Начальник штаба гвардии майор Филатов до тонкостей и мелочей проинформировал о частых нападениях лесных бандитов на тыловые хозяйственные объекты и на одиноких людей. Он посоветовал быть предельно осторожными и выдержанными, поддерживать боевой дух солдат, быть вежливыми с местными жителями.

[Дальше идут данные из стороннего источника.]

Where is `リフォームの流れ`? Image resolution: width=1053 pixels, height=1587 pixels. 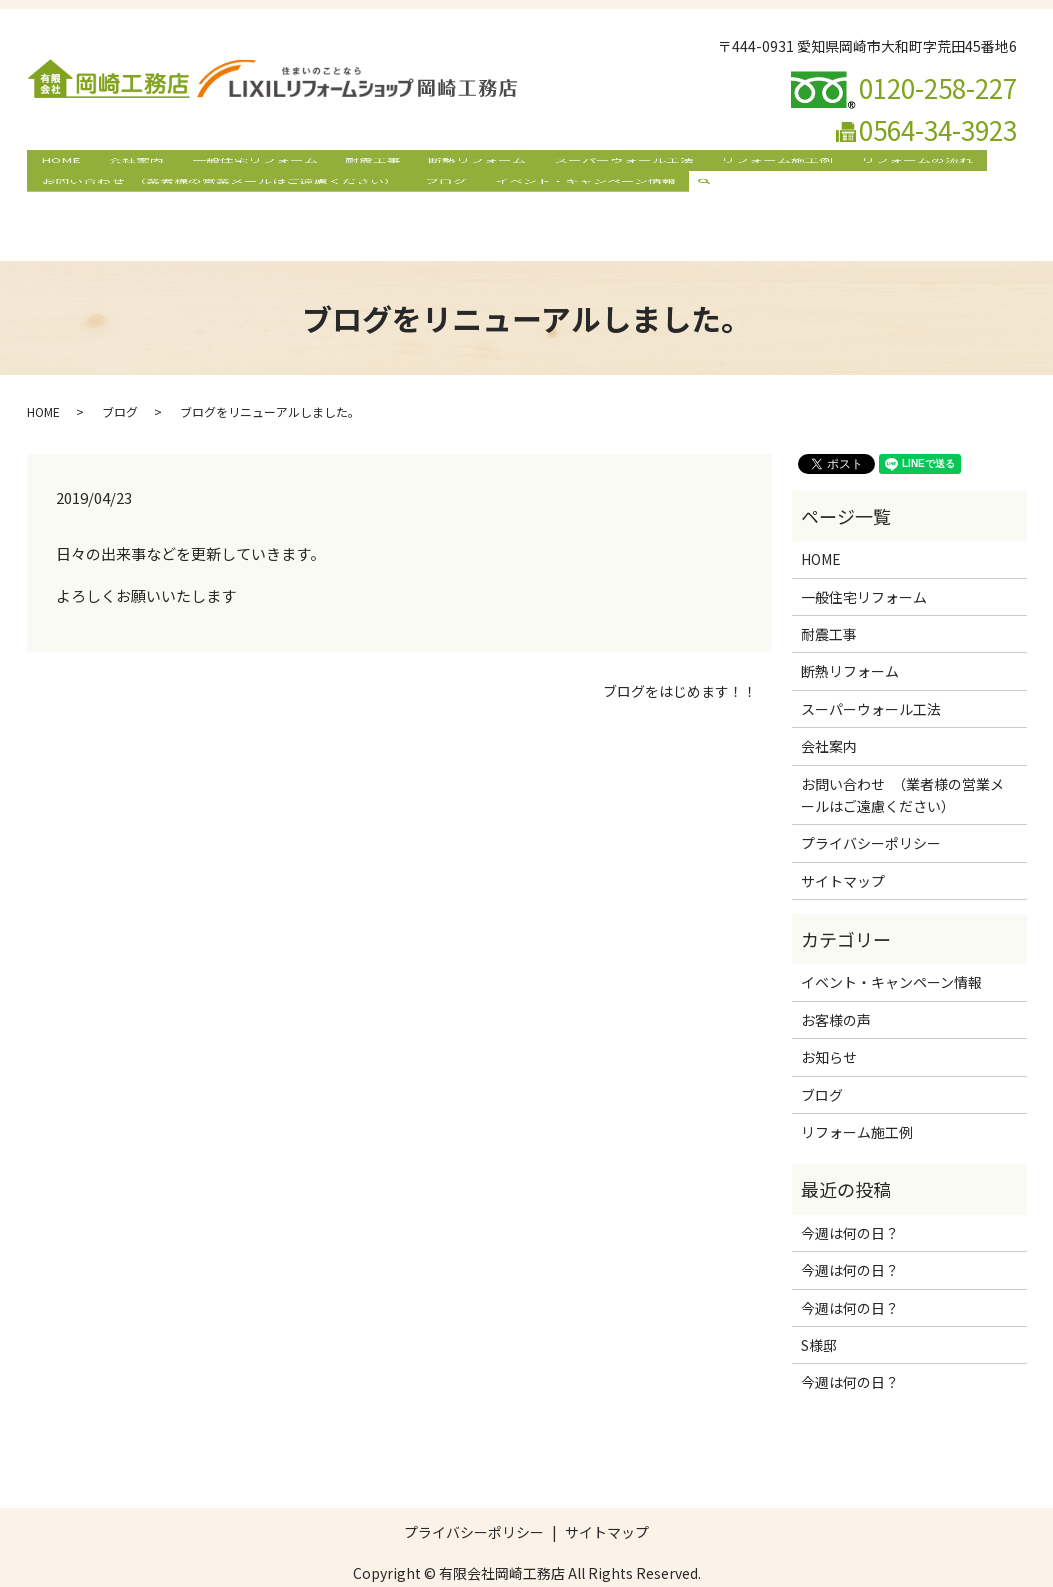 リフォームの流れ is located at coordinates (816, 164).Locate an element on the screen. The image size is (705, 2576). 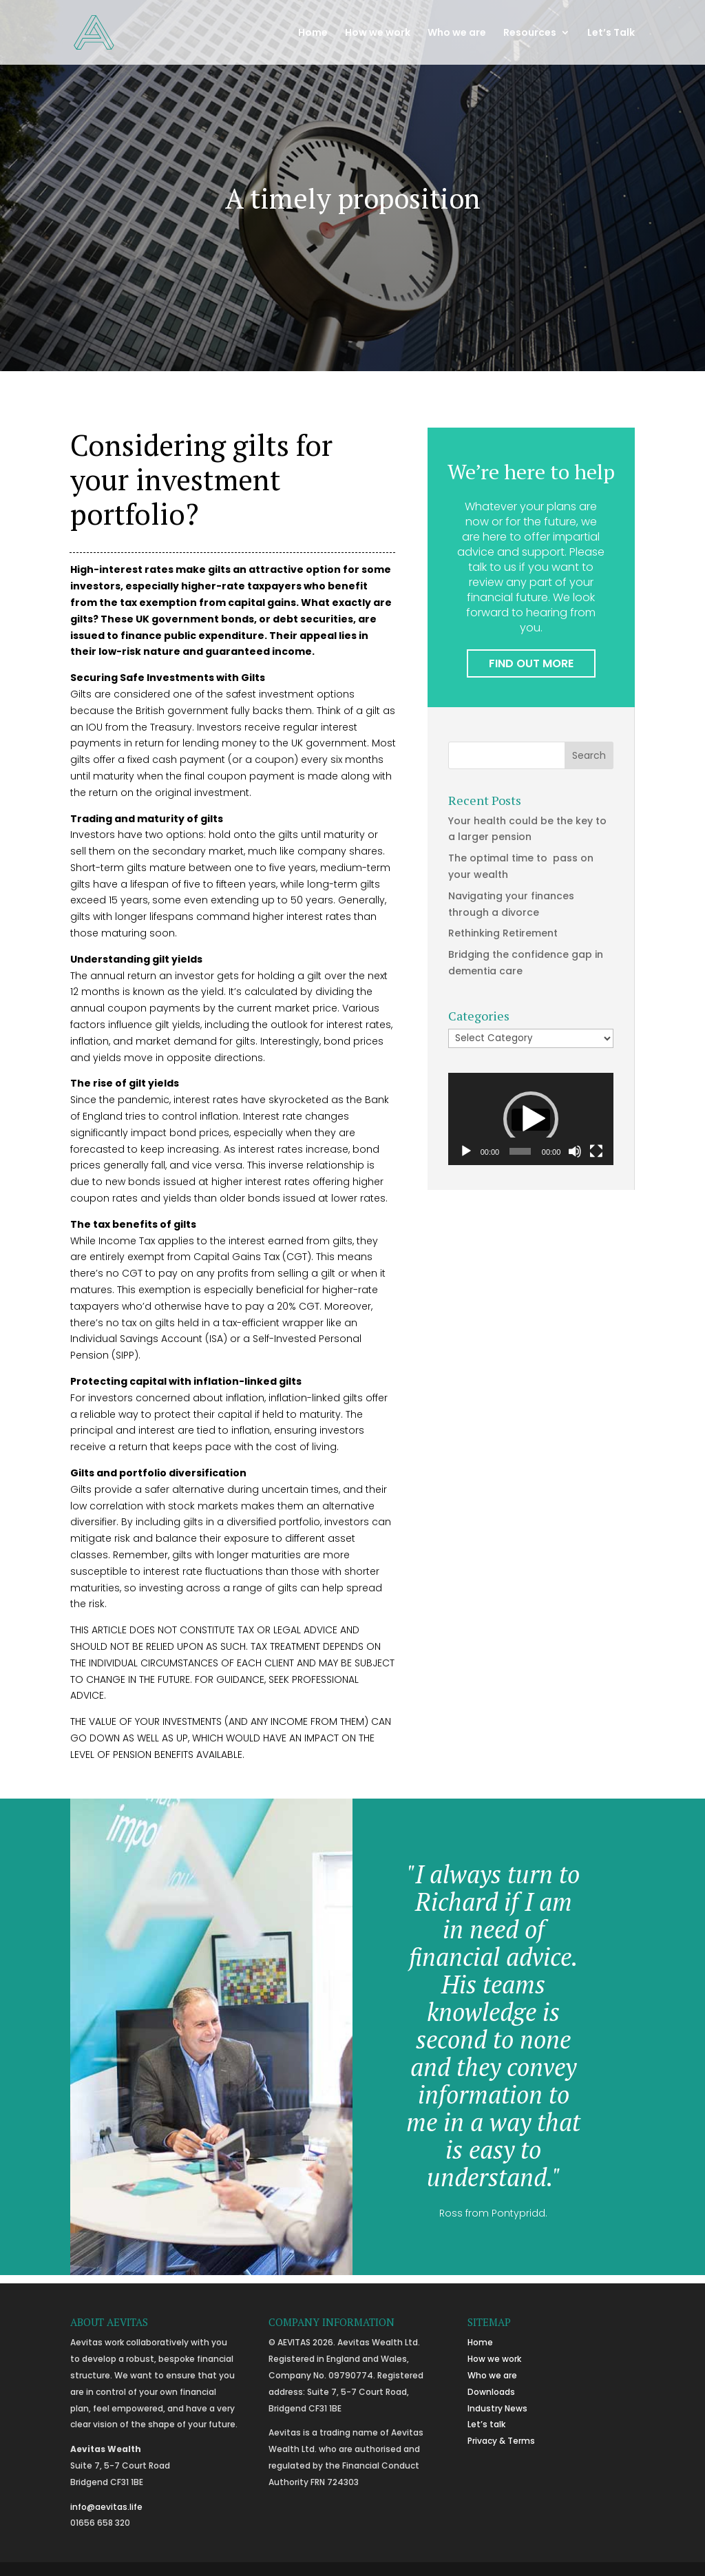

Принял свой отряд, тщательно проверил солдат, осмотрел у них обмундирование и вооружение, удостоверился, что у всех хорошее настроение, а это очень важно, особенно если вы находитесь там, где хозяйничают лесные бандиты: боец не должен быть подавленным и надо, чтобы он регулярно получал весточки от родных. Я убедился в этом в дальнейшем во время работы с местными латвийскими гражданами и борьбы с лесными бандитами. Обо всех встречах с бандитами подробно писать не буду, дабы не утомлять читателя, но о последней встрече хочу рассказать. Это приключение на всю оставшуюся жизнь осталось в моей памяти. Довольно далеко от нашего штаба полка в глухом лесу мы наткнулись на кучу хвороста среди кустарников. Обратить на нее внимание подсказала одна латышка, когда мы регистрировали паспорта в хуторе. Аккуратно собранная большая куча хвороста далеко от хутора наводила на определенные мысли. Мы очистили это место от хвороста и обнаружили лаз. На мой призыв выйти из ямы и сдаться в плен добровольно прогремела автоматная очередь. Из ямы начали вылетать гранаты и раздавалась ругань на немецком языке вперемежку с русским. Я взял у старшего группы противотанковую гранату, еще раз предложил сдаться в плен: услышав отказ, чуточку подержав в руке, бросил в лаз... И отключился. Дальше я провалялся более месяца во фронтовом эвакогоспитале. Врачи сделали все возможное, может, и невозможное, однако из госпиталя я вышел заикой с головными болями, головокружением. Но самое скверное, меня признали негодным к военной службе.